A group of stakeholders — Advanced Energy Management Alliance, Advanced Energy Economy, Consumer Power Advocates, Energy Spectrum, Natural Resources Defense Council and the New York Battery and Energy Storage Technology Consortium — jointly contested the Tariff revisions regarding dual participation, metering and telemetry, installed capacity market requirements, and buyer-side mitigation.

NYISO DER
Concept for DER coordination entity aggregation (DCEA) in energy, operating reserves and regulation markets | NYISO DER Roadmap

But the commission disagreed with their concern that NYISO’s requirement that market participants must “bid in a manner that ensures they will be dispatched by the ISO for the market intervals consistent with the manner in which the resource operates to meet such obligation(s)” creates a barrier to entry.

“We find that this proposed requirement appropriately balances any additional burden placed on market participants in determining their bids against the need for NYISO’s system operators and dispatch software to account accurately for the operation of dual participating facilities,” the commission said.

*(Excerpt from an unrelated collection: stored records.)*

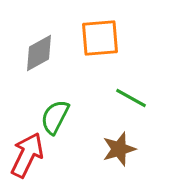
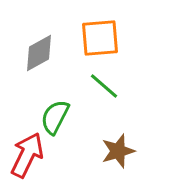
green line: moved 27 px left, 12 px up; rotated 12 degrees clockwise
brown star: moved 1 px left, 2 px down
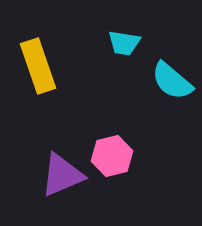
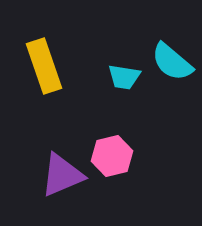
cyan trapezoid: moved 34 px down
yellow rectangle: moved 6 px right
cyan semicircle: moved 19 px up
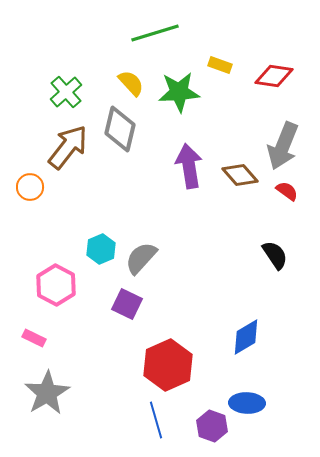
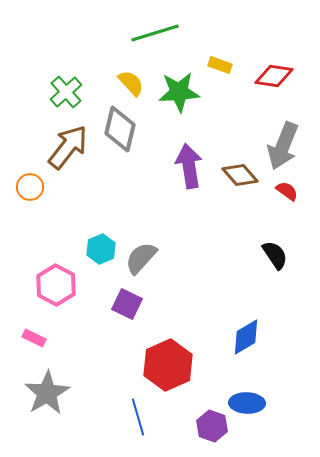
blue line: moved 18 px left, 3 px up
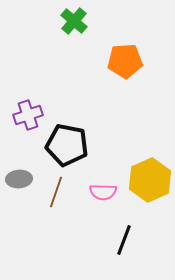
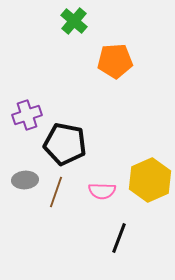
orange pentagon: moved 10 px left
purple cross: moved 1 px left
black pentagon: moved 2 px left, 1 px up
gray ellipse: moved 6 px right, 1 px down
pink semicircle: moved 1 px left, 1 px up
black line: moved 5 px left, 2 px up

It also noted that the ISO did not propose any substantive changes to its market power mitigation provisions and, therefore, it found protests of the group, the New York State Energy Research and Development Authority and the state Public Service Commission to be beyond the scope of the proceeding. The protesters had contended that application of NYISO’s existing buyer-side market power mitigation rules to DER aggregations could result in over-mitigation of the resources.

FERC also on Thursday dismissed NRG Curtailment Solutions’ complaint over NYISO’s metering requirements, saying it had been rendered moot by its approval of the ISO’s DER aggregation model (EL18-188). The commission had granted NRG’s complaint in part in 2018 and establishing a paper hearing to determine an appropriate remedy.